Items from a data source
+--

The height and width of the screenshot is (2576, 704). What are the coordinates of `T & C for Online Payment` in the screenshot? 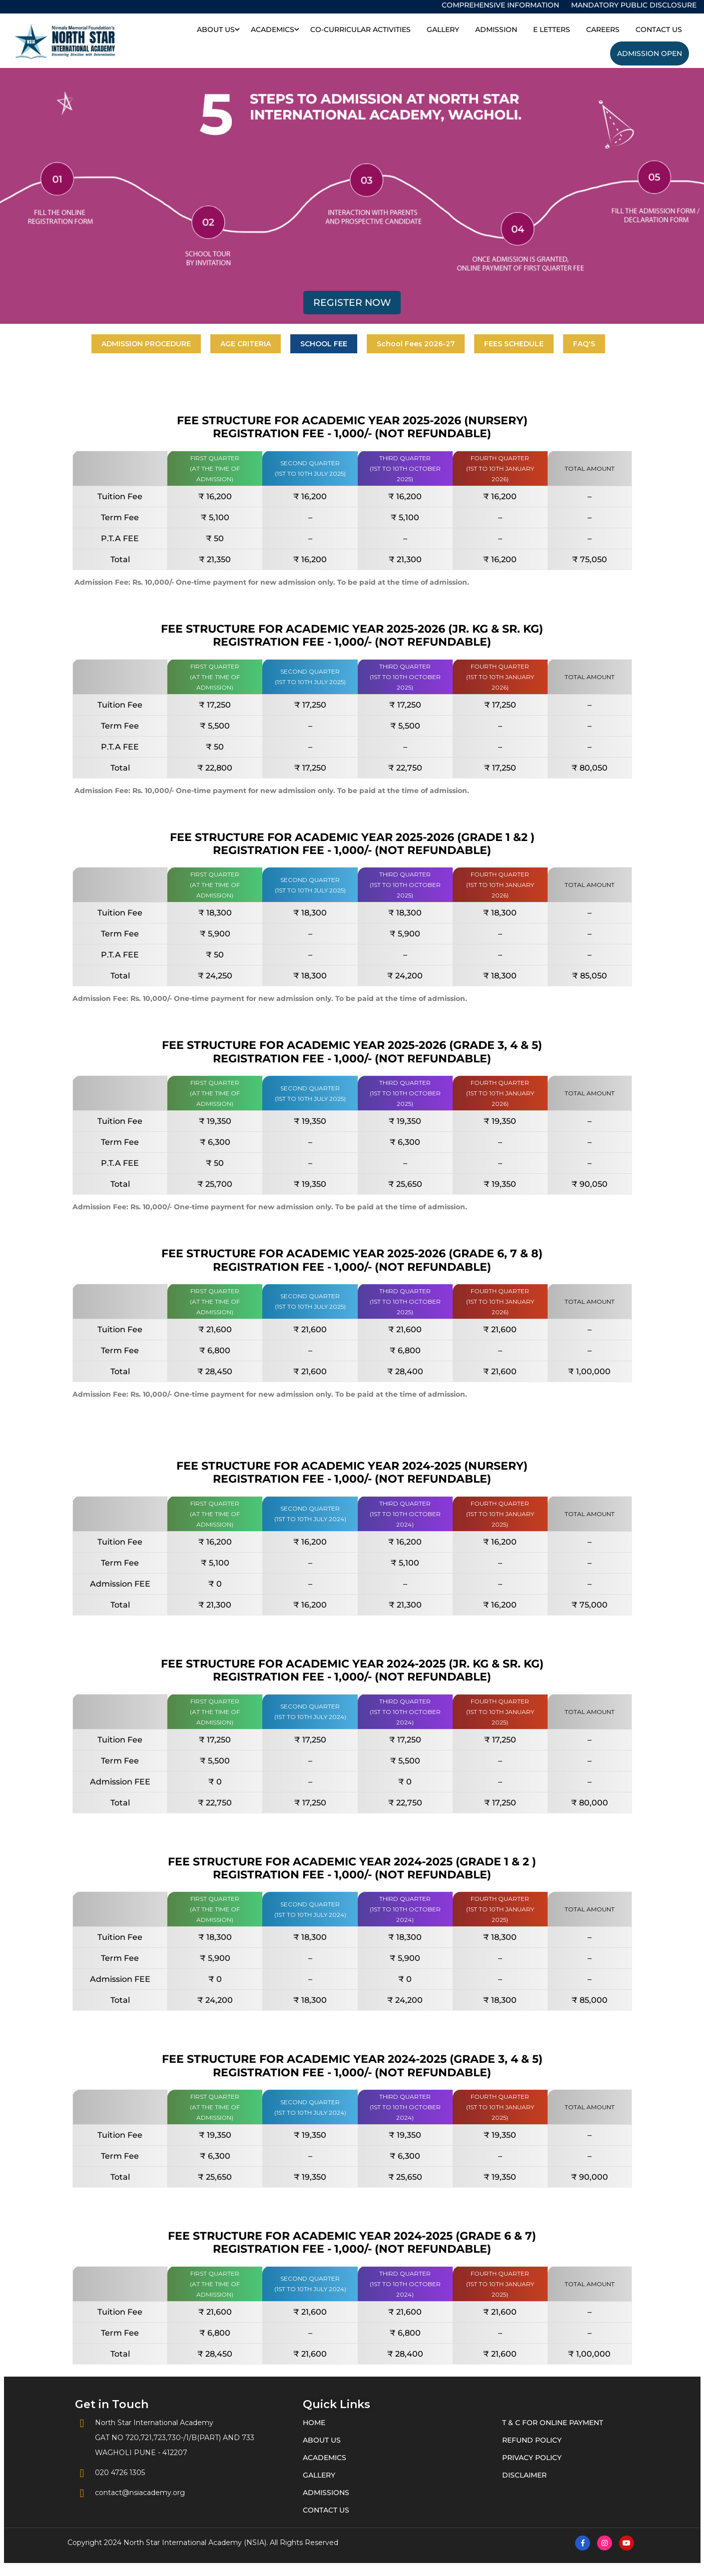 It's located at (552, 2422).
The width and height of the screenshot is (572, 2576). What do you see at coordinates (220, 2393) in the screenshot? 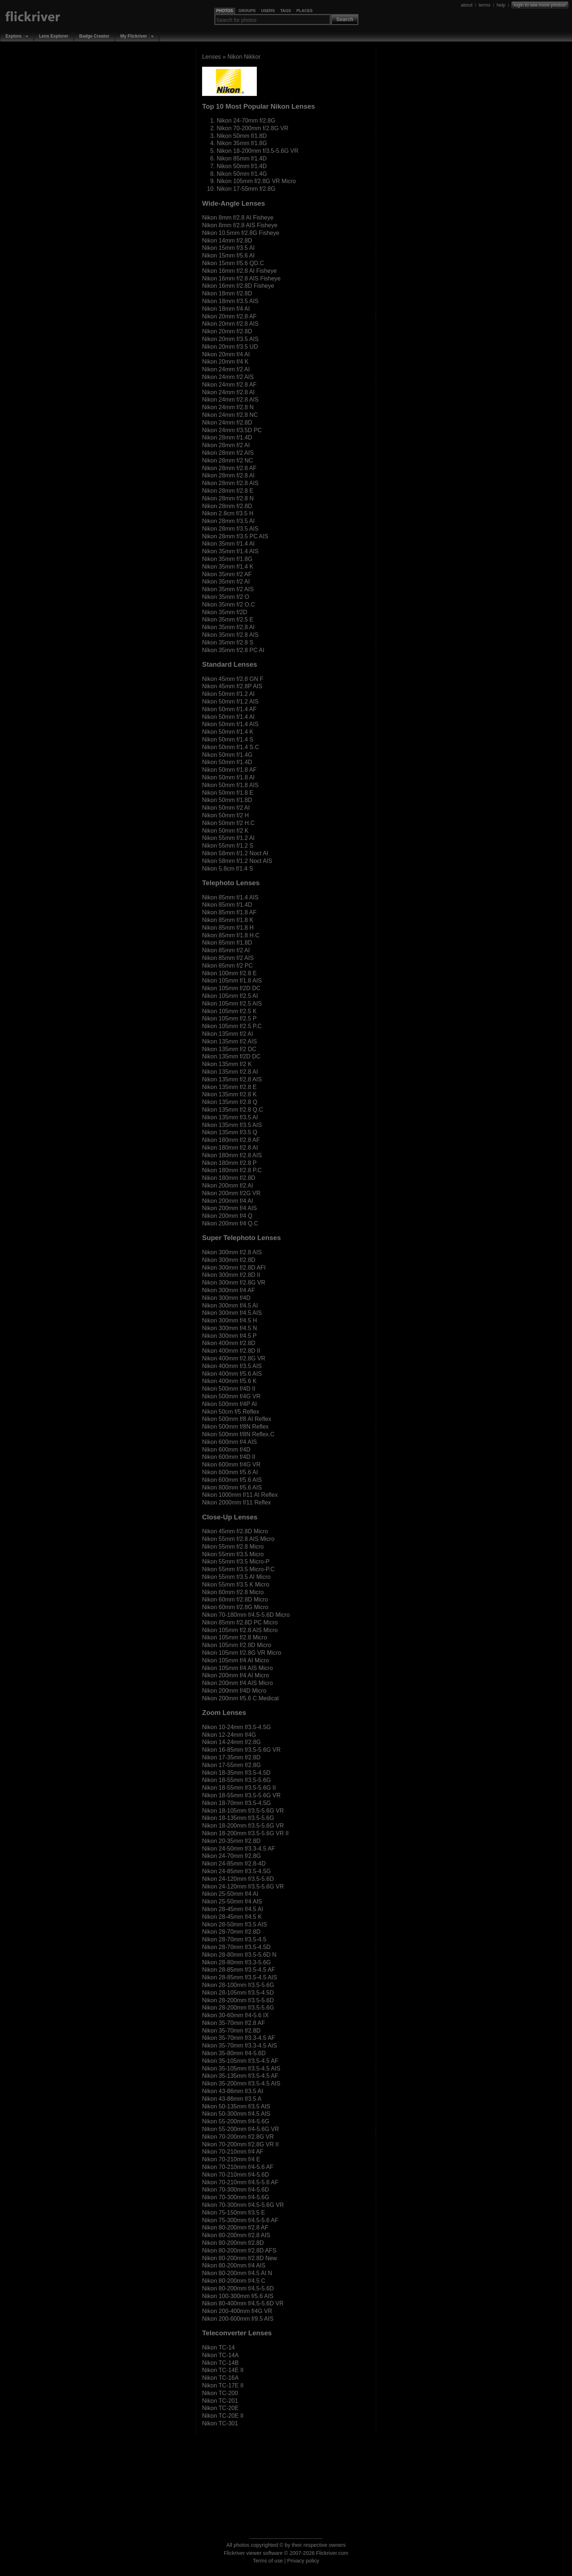
I see `Nikon TC-200` at bounding box center [220, 2393].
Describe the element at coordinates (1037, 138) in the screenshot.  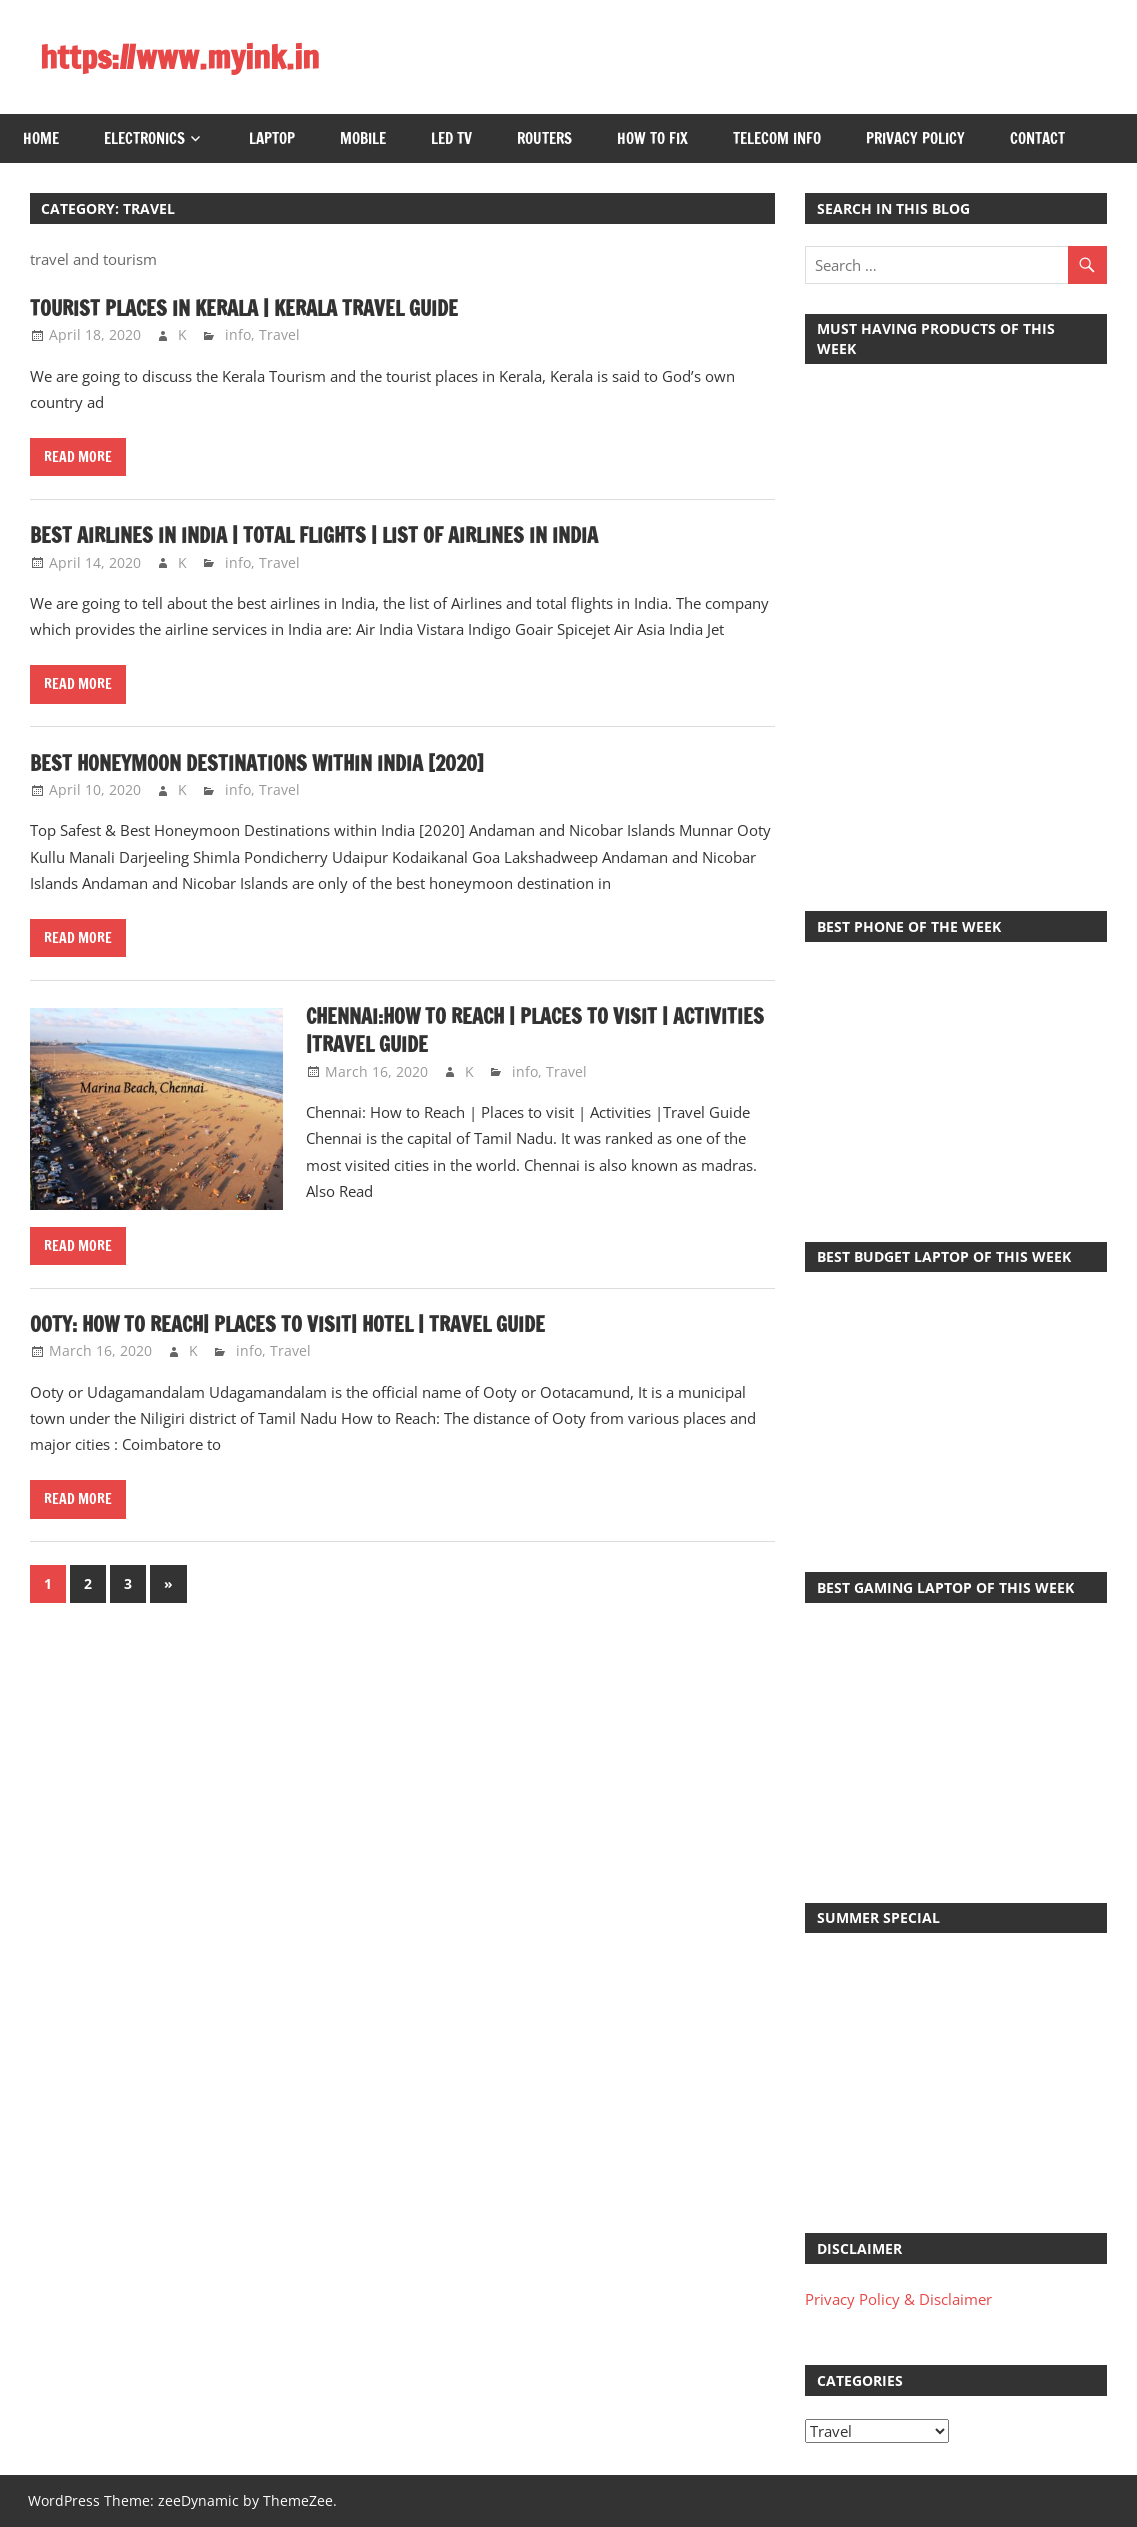
I see `Contact` at that location.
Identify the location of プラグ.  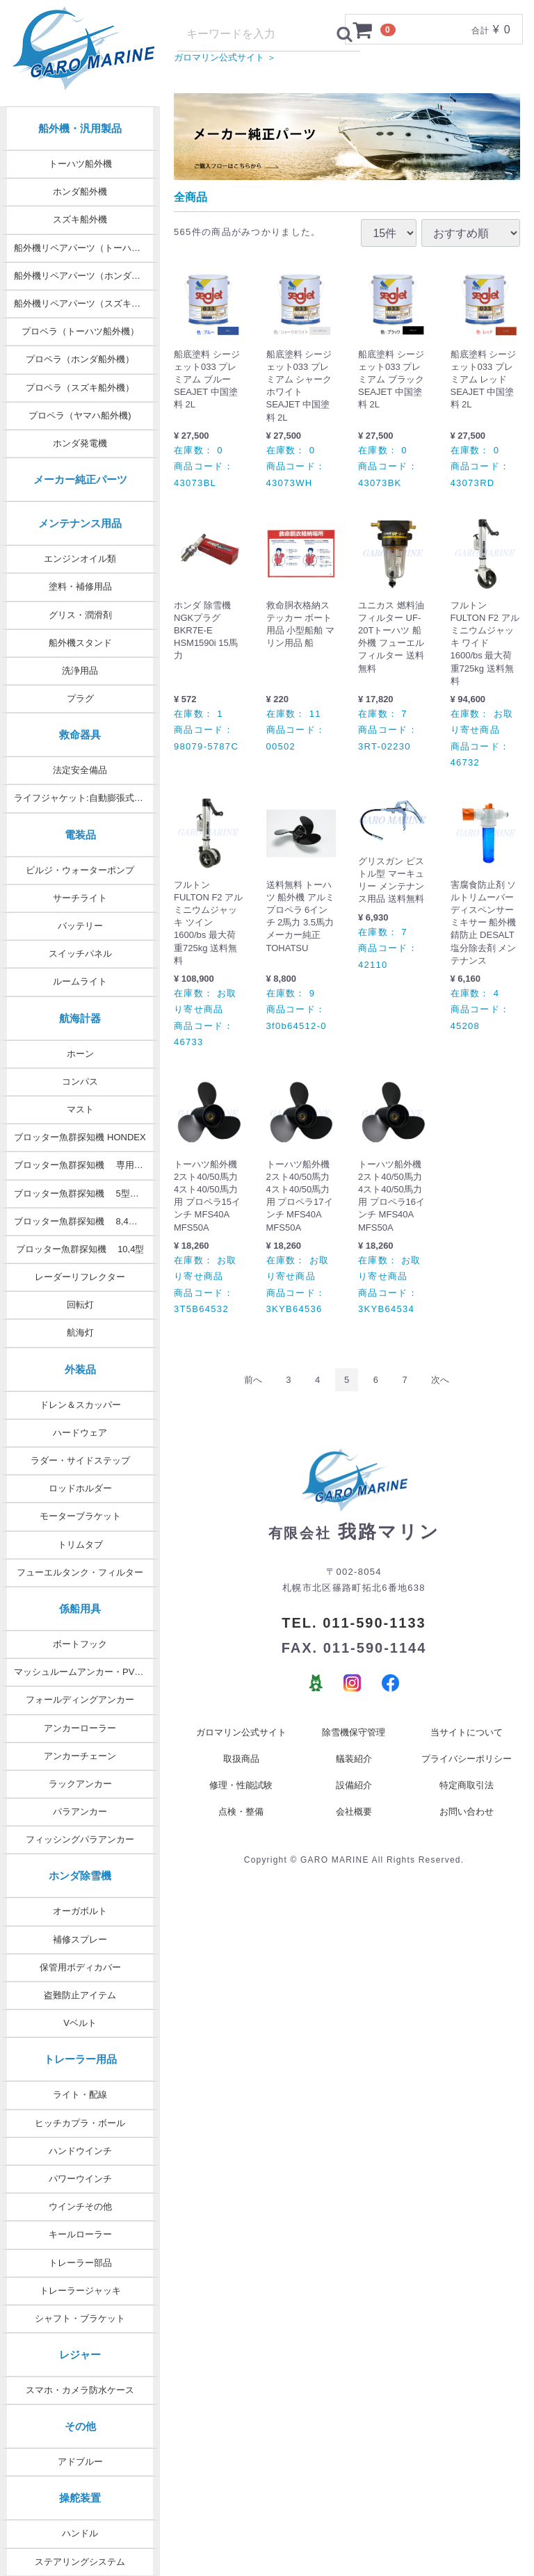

+--

Requirement — Your answer must consist solely of the lines from the one containing "The width and" through the last line of the records above, copied exactly, with every picture left out.

Response —
The width and height of the screenshot is (572, 2576). What do you see at coordinates (220, 2393) in the screenshot? 
I see `Nikon TC-200` at bounding box center [220, 2393].
Describe the element at coordinates (1037, 138) in the screenshot.  
I see `Contact` at that location.
Identify the location of プラグ.  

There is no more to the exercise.